Page images and extracted text
=======

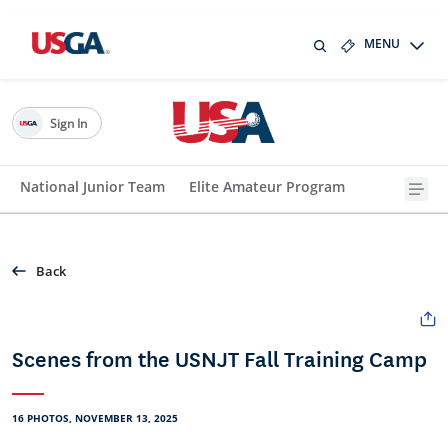
MENU
Sign In
National Junior Team
Elite Amateur Program
Back
Scenes from the USNJT Fall Training Camp
16 PHOTOS, NOVEMBER 13, 2025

=======

Return the data above unchanged. Pictures are not part of the copy.

Answer to this exercise:
MENU
Sign In
National Junior Team
Elite Amateur Program
Back
Scenes from the USNJT Fall Training Camp
16 PHOTOS, NOVEMBER 13, 2025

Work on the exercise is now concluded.